Power Apps is a suite of apps, services, connectors and data platform that provides a rapid application development environment to build custom apps for your business needs. There are two styles of these apps: canvas apps and model driven apps. Canvas apps provide you with a blank canvas onto which you can drag and drop components in any formation to design a user interface. Model driven apps are based on underlying data stored in Common Data Service (CDS), which is a secure, cloud-based storage space that organizations can use to store business application data. Canvas apps are ideal for building task-based or role-based applications. Model-driven apps, on the other hand, are better for creating end-to-end solutions. Within the Lakehouse, Power Apps fits within the consumption layer since users are able build custom apps to interact with data in the storage and serving layer using GUI based BI tools to interact with the data through read and write back operations.

Advanced Analytics

As data makes its way into the storage, serving, and consumption layers of the Lakehouse, a subset of your data consumers including from Business Stakeholders, Data Scientists, and others may be interested in the data from the perspective of performing advanced analytics on the Lakehouse datasets.
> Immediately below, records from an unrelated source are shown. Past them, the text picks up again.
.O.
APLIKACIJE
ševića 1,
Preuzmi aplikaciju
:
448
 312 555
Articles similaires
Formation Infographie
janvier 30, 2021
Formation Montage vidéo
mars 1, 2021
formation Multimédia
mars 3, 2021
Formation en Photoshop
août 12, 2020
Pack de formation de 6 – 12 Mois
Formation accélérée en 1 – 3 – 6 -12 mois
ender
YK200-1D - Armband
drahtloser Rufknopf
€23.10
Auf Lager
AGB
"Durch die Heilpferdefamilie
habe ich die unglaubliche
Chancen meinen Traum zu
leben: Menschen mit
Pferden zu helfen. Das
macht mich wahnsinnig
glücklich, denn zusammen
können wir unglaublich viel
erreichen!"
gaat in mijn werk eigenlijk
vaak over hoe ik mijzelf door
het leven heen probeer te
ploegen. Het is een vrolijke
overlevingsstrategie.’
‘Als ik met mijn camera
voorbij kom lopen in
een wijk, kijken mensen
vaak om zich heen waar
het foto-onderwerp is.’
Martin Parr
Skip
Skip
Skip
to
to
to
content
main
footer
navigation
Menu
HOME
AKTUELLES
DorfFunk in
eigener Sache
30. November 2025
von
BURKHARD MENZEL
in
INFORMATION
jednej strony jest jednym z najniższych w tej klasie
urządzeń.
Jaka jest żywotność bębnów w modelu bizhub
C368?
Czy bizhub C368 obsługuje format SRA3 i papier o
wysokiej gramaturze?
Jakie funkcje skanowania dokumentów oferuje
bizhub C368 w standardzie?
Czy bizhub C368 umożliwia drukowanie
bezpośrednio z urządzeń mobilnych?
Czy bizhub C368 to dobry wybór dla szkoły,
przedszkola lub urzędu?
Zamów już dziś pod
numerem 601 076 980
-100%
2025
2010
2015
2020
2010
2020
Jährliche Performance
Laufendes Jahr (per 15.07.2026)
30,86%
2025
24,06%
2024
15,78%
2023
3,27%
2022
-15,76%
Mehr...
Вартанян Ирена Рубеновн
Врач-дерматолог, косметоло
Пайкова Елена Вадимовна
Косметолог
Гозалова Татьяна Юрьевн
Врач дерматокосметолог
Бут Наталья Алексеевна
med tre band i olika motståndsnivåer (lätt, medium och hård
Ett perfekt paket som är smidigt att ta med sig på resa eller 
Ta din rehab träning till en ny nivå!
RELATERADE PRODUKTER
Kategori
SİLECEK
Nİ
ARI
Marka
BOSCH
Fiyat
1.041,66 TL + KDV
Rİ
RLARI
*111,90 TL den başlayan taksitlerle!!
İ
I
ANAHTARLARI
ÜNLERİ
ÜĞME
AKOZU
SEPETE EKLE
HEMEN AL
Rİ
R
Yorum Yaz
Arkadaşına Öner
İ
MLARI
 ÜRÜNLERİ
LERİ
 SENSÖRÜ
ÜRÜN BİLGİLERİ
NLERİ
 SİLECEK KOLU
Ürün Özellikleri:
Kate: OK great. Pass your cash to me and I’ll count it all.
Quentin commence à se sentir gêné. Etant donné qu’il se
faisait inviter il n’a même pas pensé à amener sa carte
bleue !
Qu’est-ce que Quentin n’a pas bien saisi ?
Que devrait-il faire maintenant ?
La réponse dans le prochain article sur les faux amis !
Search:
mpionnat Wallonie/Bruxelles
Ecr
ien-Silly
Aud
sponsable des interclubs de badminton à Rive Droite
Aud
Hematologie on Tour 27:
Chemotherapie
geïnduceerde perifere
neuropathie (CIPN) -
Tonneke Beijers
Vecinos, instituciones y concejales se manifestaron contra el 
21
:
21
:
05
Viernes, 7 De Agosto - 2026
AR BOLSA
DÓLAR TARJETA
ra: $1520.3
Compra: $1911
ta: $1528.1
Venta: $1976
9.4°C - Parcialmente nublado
These various stakeholders and data consumers would be interested in understanding how the capabilities that the Lakehouse provides as it relates to Cognitive Services and Machine Learning. With the benefit of having data stored in the Lakehouse which supports a variety of file formats such as images, parquet, JSON, Avro, xml, REST APIs, and more Azure cognitive and machine learning services can seamlessly connect to these various Lakehouse datasets through their Azure native tools and technologies.

Cognitive Services

Cognitive Services brings AI to developers through APIs and offers a variety of services to provide the ability for AI to see, hear, speak, search, understand and accelerate decision-making into apps. Developers of all skill levels and those that do not have an expertise in Machine Learning can easily add AI capabilities to their apps. The current available Azure Cognitive services include the following. Each of these services has the capability of connecting to Lakehouse datasets store and served in Azure Storage (ADLSg2 and BLOB):

Anomaly Detector: Identify potential problems early on.
Content Moderator: Detect potentially offensive or unwanted content.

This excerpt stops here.